Yesterday's big news in the financial world wasn't Apple stock climbing above $600 per share — it was the op-ed resignation letter to end all resignation letters penned by former Goldman Sachs executive Greg Smith, in which he savaged the Vampire Squid and accused it of betraying its clients.
According to Smith, Goldman clients aren't clients — they're routinely referred to as "Muppets."
Goldman lost $2 billion of market value in a hurry as the news circulated through the Muppet Theater.

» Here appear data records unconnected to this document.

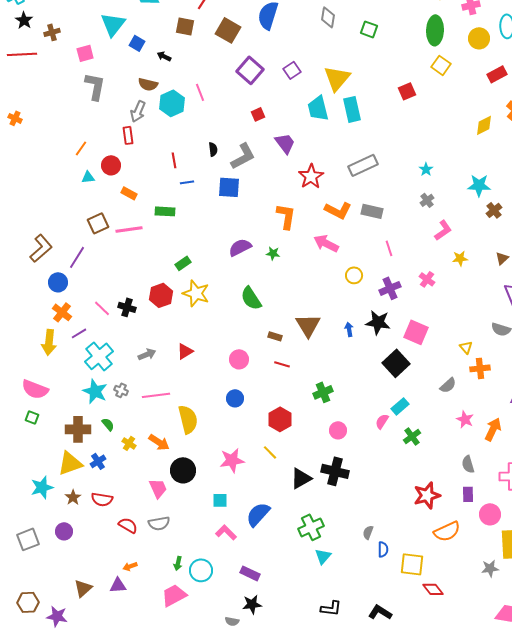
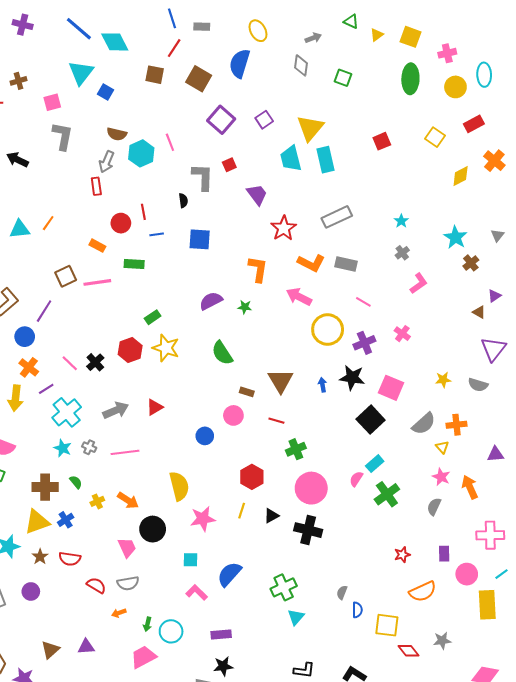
black arrow: (164, 56) -> (18, 160), moved, size x1.5
yellow square: (441, 65) -> (435, 137), moved
orange line: (81, 148) -> (48, 223), moved
gray L-shape: (243, 156) -> (203, 177), moved, turned -60
red circle: (111, 165) -> (121, 223), moved
cyan triangle: (88, 177) -> (20, 229), moved, size x1.5
cyan star: (479, 185) -> (455, 237), turned 30
pink line: (389, 248) -> (363, 302), turned -42
yellow star: (460, 258) -> (443, 380), moved
brown triangle: (502, 258) -> (479, 312), turned -48
yellow circle: (354, 275) -> (328, 329), size x1.8
black cross: (127, 307) -> (95, 362), turned 30
yellow triangle: (466, 347) -> (442, 447), moved
gray arrow: (147, 354) -> (116, 410), size x1.4
pink circle: (239, 359) -> (233, 415), moved
red line: (282, 364) -> (276, 421), moved
gray semicircle: (448, 385) -> (424, 424), moved, size x1.4
cyan star: (95, 391) -> (63, 448), size x0.7
blue circle: (235, 398) -> (205, 436), moved
yellow semicircle: (188, 419) -> (179, 486), moved
orange arrow: (493, 429) -> (470, 487), turned -50
pink circle: (338, 430) -> (311, 488), size x1.8
green cross: (412, 436) -> (387, 494), size x1.4
yellow cross: (129, 443) -> (97, 501), turned 32
yellow line: (270, 452) -> (242, 511), turned 63
gray semicircle: (468, 464) -> (434, 507), moved, turned 42
black triangle: (301, 478) -> (271, 516), moved, size x0.7
red star: (427, 495) -> (402, 555), size x0.6
orange arrow: (130, 566) -> (119, 613), moved
gray star: (490, 568) -> (442, 641), moved
purple rectangle: (250, 573) -> (221, 634), turned -30

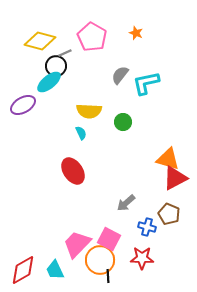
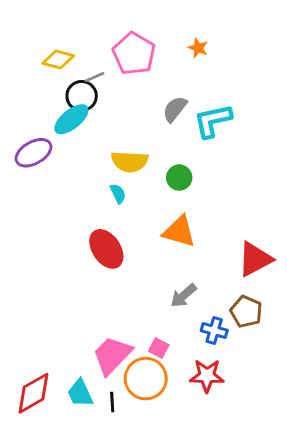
yellow diamond: (40, 41) -> (58, 60), size x0.7
orange triangle: (168, 159) -> (179, 231), moved
pink square: (109, 239) -> (159, 348), size x0.6
black line: (108, 276) -> (112, 402), moved

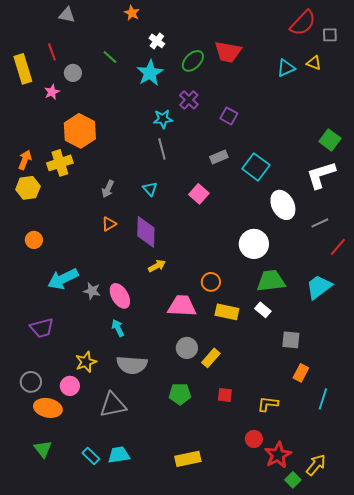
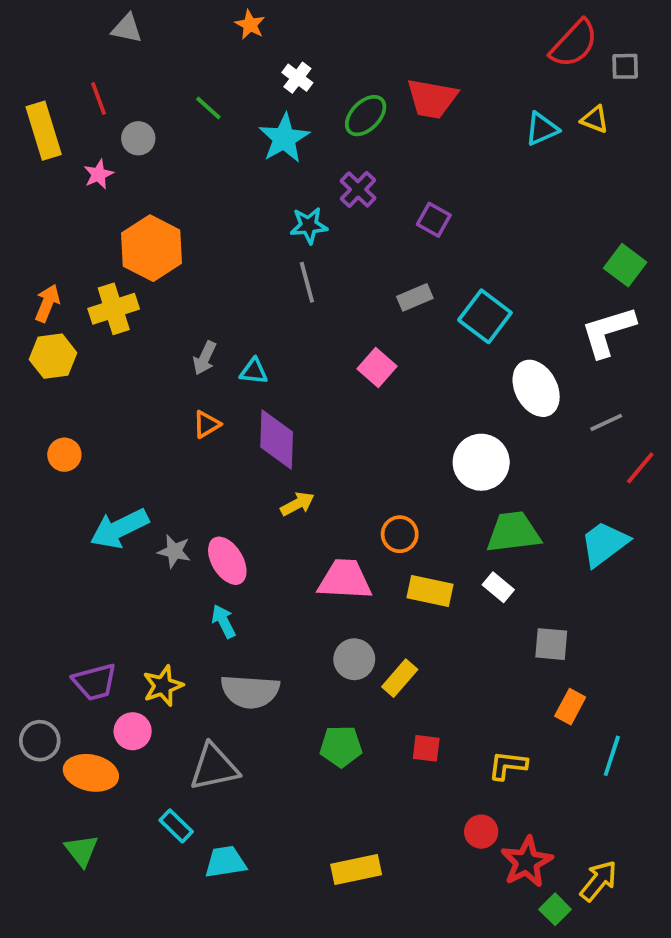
cyan triangle: (150, 189) -> (254, 371), moved, turned -42
purple trapezoid: (42, 328) -> (95, 682), moved
gray circle: (31, 382) -> (40, 741), moved
cyan rectangle: (91, 456) -> (176, 826), moved

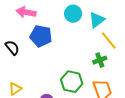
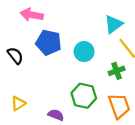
cyan circle: (73, 14) -> (84, 52), moved

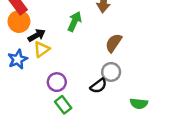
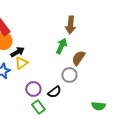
green arrow: (74, 21) -> (61, 46), moved
gray circle: (111, 72) -> (69, 75), moved
black semicircle: (98, 86) -> (54, 92), moved

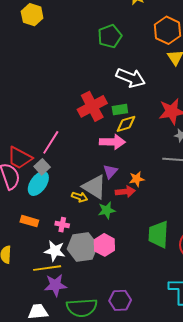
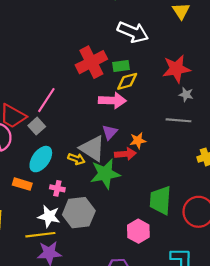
cyan ellipse: (38, 183) -> (41, 159), moved
green star: (107, 210) -> (105, 174), size x1.6
pink hexagon: (104, 245) -> (138, 231), moved

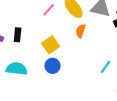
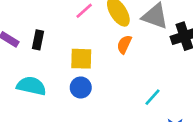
yellow square: (51, 45) -> (81, 59), turned 30

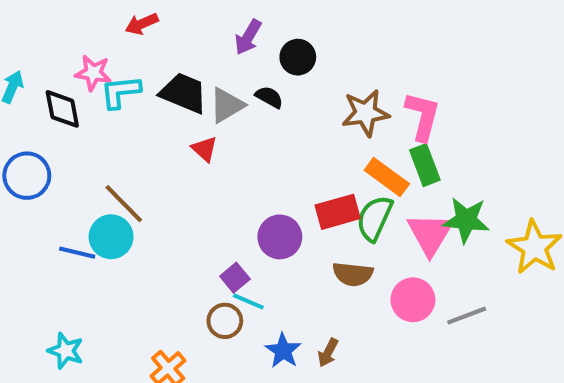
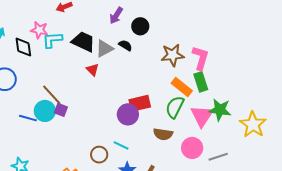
red rectangle: (338, 212) -> (140, 103), moved
purple square: (235, 278) -> (61, 110), moved, turned -32
cyan line: (248, 301) -> (121, 145), moved

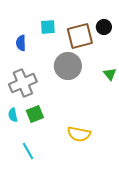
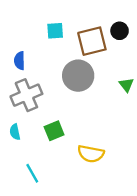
blue semicircle: (21, 43) -> (20, 61), moved
green square: (35, 114) -> (54, 131), moved

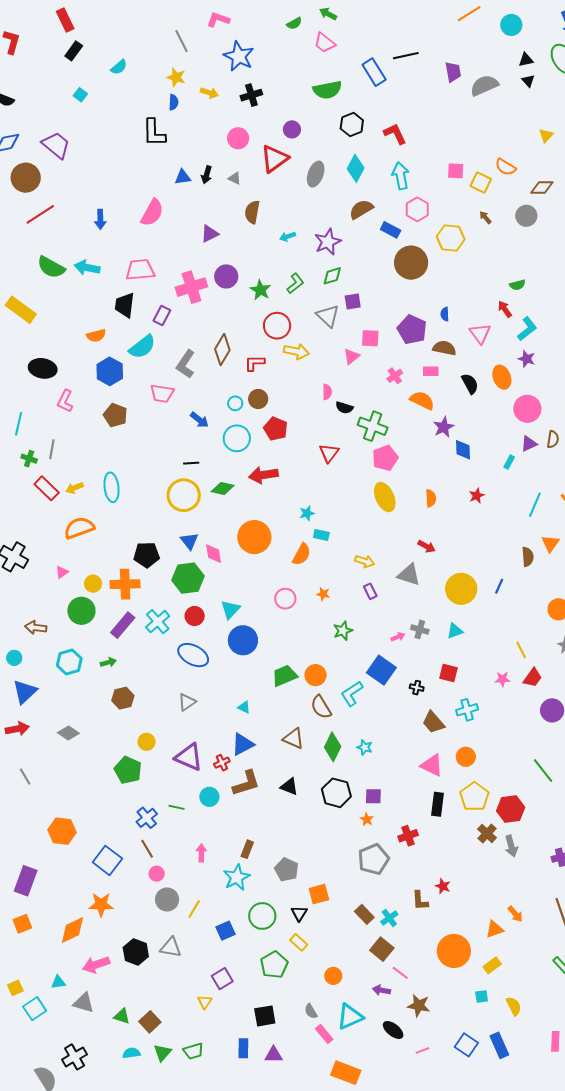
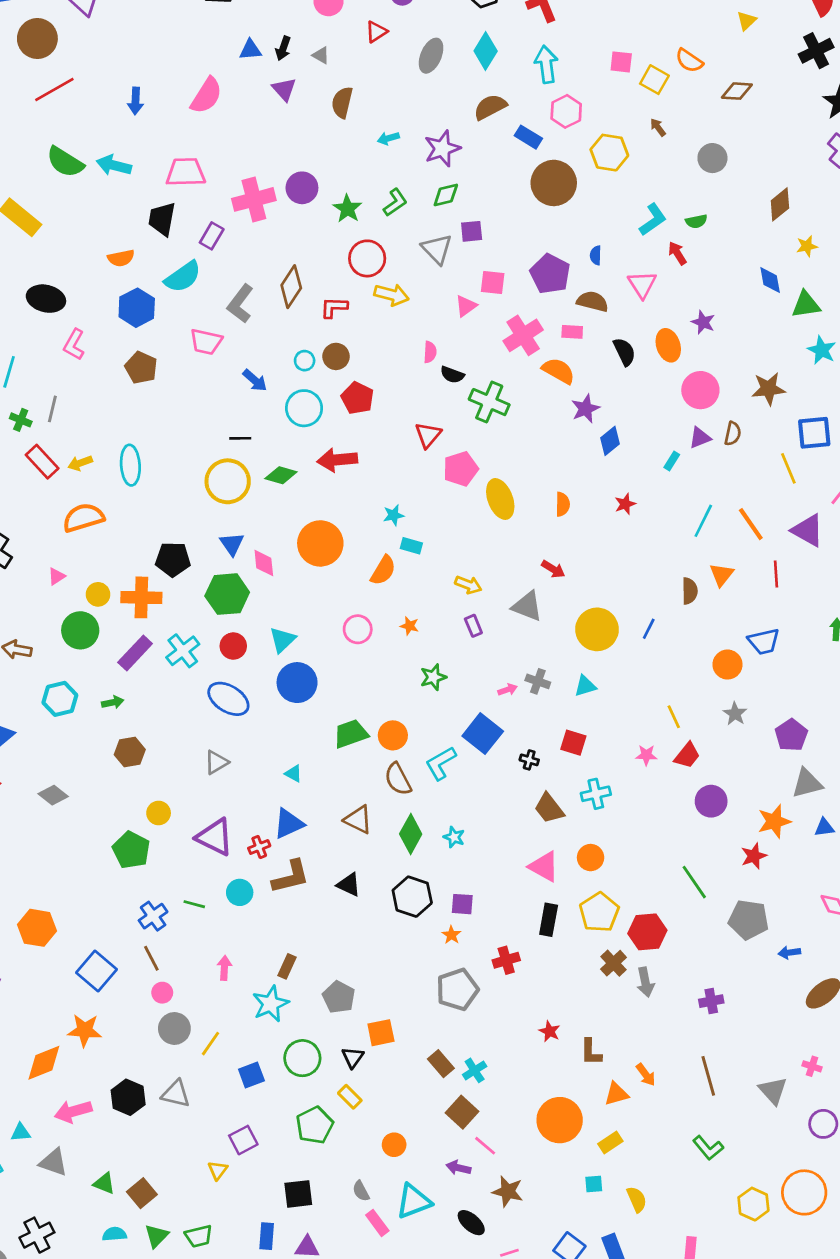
red triangle: (274, 159) -> (376, 32), size x0.6
gray circle: (526, 216) -> (712, 158), moved
purple triangle: (210, 234) -> (284, 89), moved, turned -48
cyan L-shape: (527, 329) -> (653, 220), moved
pink cross: (395, 376) -> (523, 335), size x1.8
blue diamond: (463, 450) -> (610, 441), turned 50
pink pentagon: (385, 458) -> (461, 469), moved
brown L-shape: (420, 901) -> (591, 1052), moved

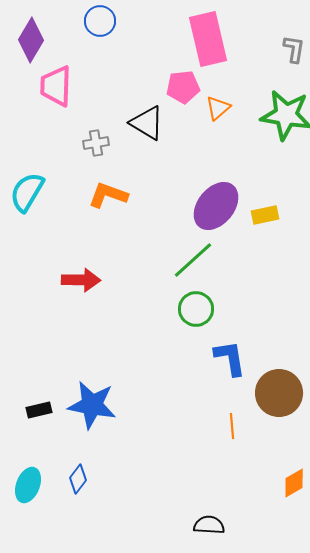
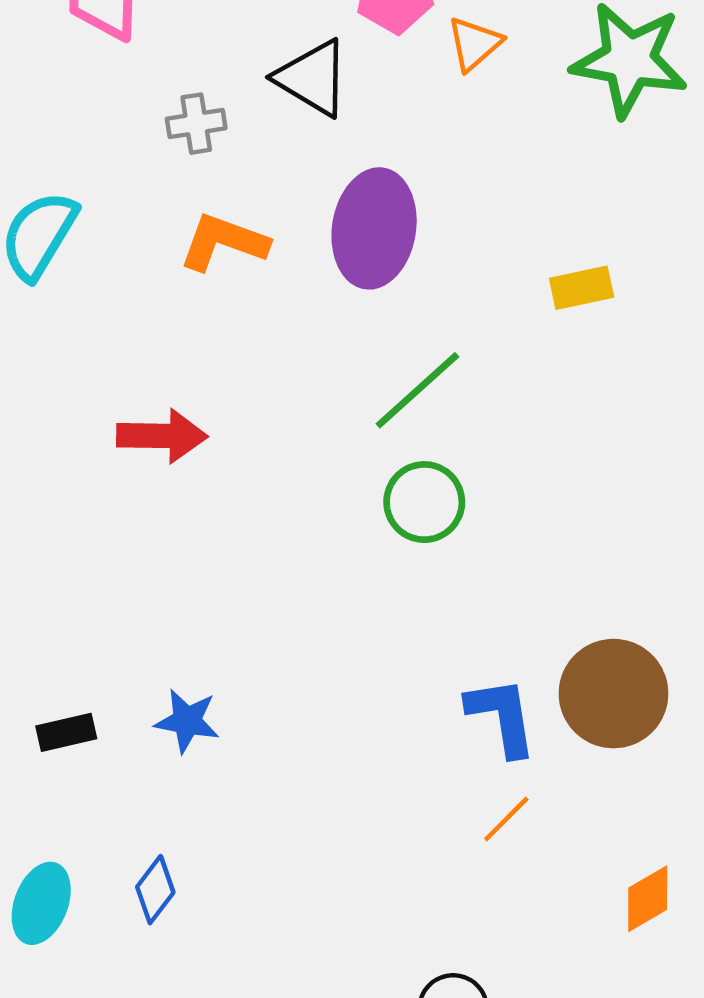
purple ellipse: (216, 206) -> (374, 228), moved, turned -30
blue L-shape: (230, 358) -> (502, 716), moved
blue star: (92, 405) -> (187, 721), size x0.6
orange line: (232, 426) -> (506, 819), moved, turned 50

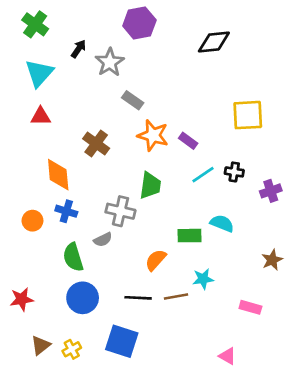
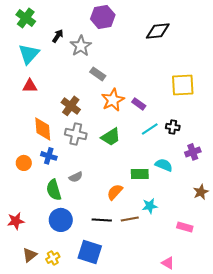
orange star: (153, 135) -> (113, 100), turned 30
green trapezoid: (150, 185) -> (111, 137), turned 50
purple cross: (271, 191) -> (193, 152), moved
gray cross: (120, 211) -> (76, 134), moved

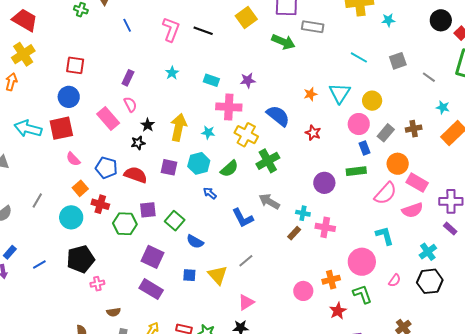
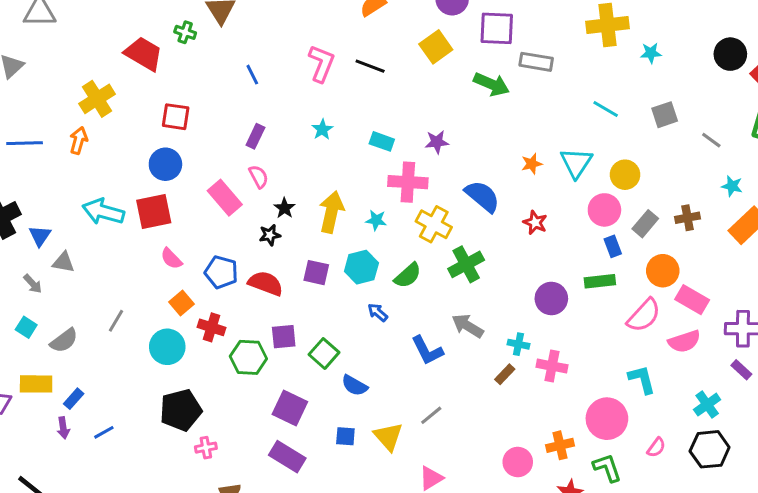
red trapezoid: (25, 20) -> (144, 54), moved
blue line: (127, 25) -> (252, 75), moved
blue line: (39, 264) -> (104, 432), moved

No word on whether there is or ever has been a Vampire Squid Muppet in the works. They've already got Count von Count, after all. You could probably just add a few more arms and a blood funnel.
However, it turns out that calling clients Muppets, in Goldman-speak, isn't necessarily the insult that it sounds like at first. Because the Muppets are Goldman clients. I'm not kidding.
Back in May of 2003, the family of Muppets creator Jim Henson was advised by Goldman on buying back the fluffy, colorful characters from a merchandising company:
Brian Henson, son of the late Jim Henson, announced that he, his sisters Lisa, Cheryl and Heather, and his brother, John, have signed a definitive agreement to acquire The Jim Henson Company from EM.TV & Merchandising AG for $78 million in cash. Upon completion of the transaction, all five family members will serve on the company's board of directors, and Brian and Lisa Henson will be actively involved in the company's management.
This happened four years after Goldman's IPO in 1999, but within the tenure of Greg Smith, who was with the firm for 12 years. No word on whether he worked on the deal. Or whether Goldman subsequently tried to interest Fozzie Bear and Miss Piggy in going long on some mortgage-backed securities while they worked with Statler and Waldorf to run a "Big Bird" short.